The S&P 500 index continues to hover near its record high—standing 4 percent beneath it Tuesday—but that doesn't mean all is well with stocks, says star mutual fund manager John Hussman, president of Hussman Investment Trust.
"We remain focused on the lessons of a century of history,"
he writes in his weekly commentary. "The most historically reliable valuation measures continue to project zero total returns for the S&P 500 over the coming decade."
The key issue here is "the behavior of market internals, credit spreads, and other risk-sensitive measures," Hussman maintains.
"In short, it’s the deterioration in market internals and other risk-sensitive factors, and emphatically not simply elevated valuations alone, that suggests a much different and far more vulnerable environment here than we’ve observed for the majority of the period since the 2009 low."
Among the negative internals is decreasing breadth, which means that as the market moves higher, fewer and fewer stocks are participating in the rally. And credit spreads remain at historic lows.
Elsewhere on the investing front, Peter Hodson, CEO of 5i Research, an investment research firm,
has put together a list of five important points investors should know, but may not.
The list includes:
- "Diversification does not need to be overly complicated," he writes in the Financial Post of Canada. "Most mutual funds hold hundreds of securities, which is why most funds can’t beat the market.
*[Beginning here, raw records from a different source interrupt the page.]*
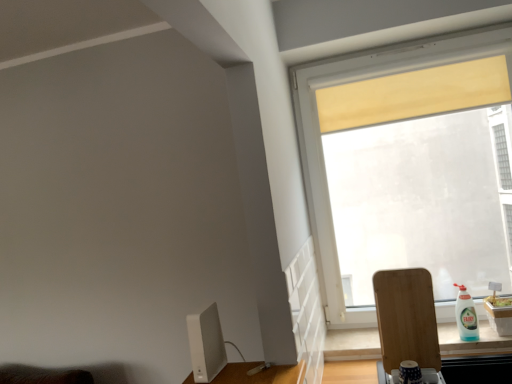 Question: Would you say white matte computer monitor at lower left is to the left or to the right of white plastic bottle at right in the picture?

Choices:
 (A) right
 (B) left

Answer: (B)

Question: In the image, is white matte computer monitor at lower left positioned in front of or behind white plastic bottle at right?

Choices:
 (A) front
 (B) behind

Answer: (A)

Question: Based on their relative distances, which object is farther from the transparent glass window at upper right?

Choices:
 (A) white plastic bottle at right
 (B) wooden cutting board at lower right
 (C) white matte computer monitor at lower left

Answer: (C)

Question: Which object is positioned closest to the wooden cutting board at lower right?

Choices:
 (A) white matte computer monitor at lower left
 (B) transparent glass window at upper right
 (C) white plastic bottle at right

Answer: (C) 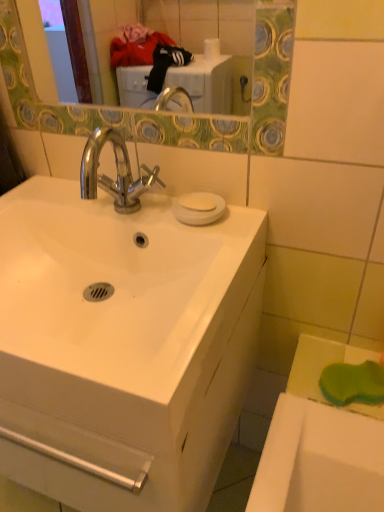 Question: Is white matte soap at upper center to the left of white glossy sink at center from the viewer's perspective?

Choices:
 (A) no
 (B) yes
Academic studies have proven that the additional value of diversification diminishes beyond 15 different securities." So keep your numbers down.
- "Dividend growth stocks beat everything else," Hodson says. Studies conducted by University of Pennsylvania finance professor Jeremy Siegel show that more than 90 percent of the stock market's long-term historical returns come from reinvested dividends. "Many investors make the mistake of seeking out high-yielding dividend stocks," Hodson explains. "But they may be surprised to know that, historically, a company paying a 1-percent dividend that can grow its dividend is far superior to a company paying a 7-percent dividend that can’t grow."